What needs to be done:
Write the records out again exactly, but without pictures.

Transcribed page contents
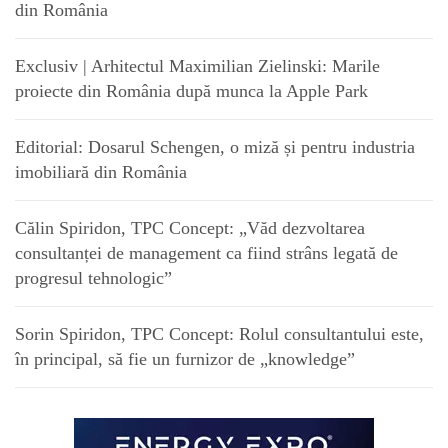
din România
Exclusiv | Arhitectul Maximilian Zielinski: Marile
proiecte din România după munca la Apple Park
Editorial: Dosarul Schengen, o miză și pentru industria
imobiliară din România
Călin Spiridon, TPC Concept: „Văd dezvoltarea
consultanței de management ca fiind strâns legată de
progresul tehnologic”
Sorin Spiridon, TPC Concept: Rolul consultantului este,
în principal, să fie un furnizor de „knowledge”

Result for this exercise:
din România
Exclusiv | Arhitectul Maximilian Zielinski: Marile
proiecte din România după munca la Apple Park
Editorial: Dosarul Schengen, o miză și pentru industria
imobiliară din România
Călin Spiridon, TPC Concept: „Văd dezvoltarea
consultanței de management ca fiind strâns legată de
progresul tehnologic”
Sorin Spiridon, TPC Concept: Rolul consultantului este,
în principal, să fie un furnizor de „knowledge”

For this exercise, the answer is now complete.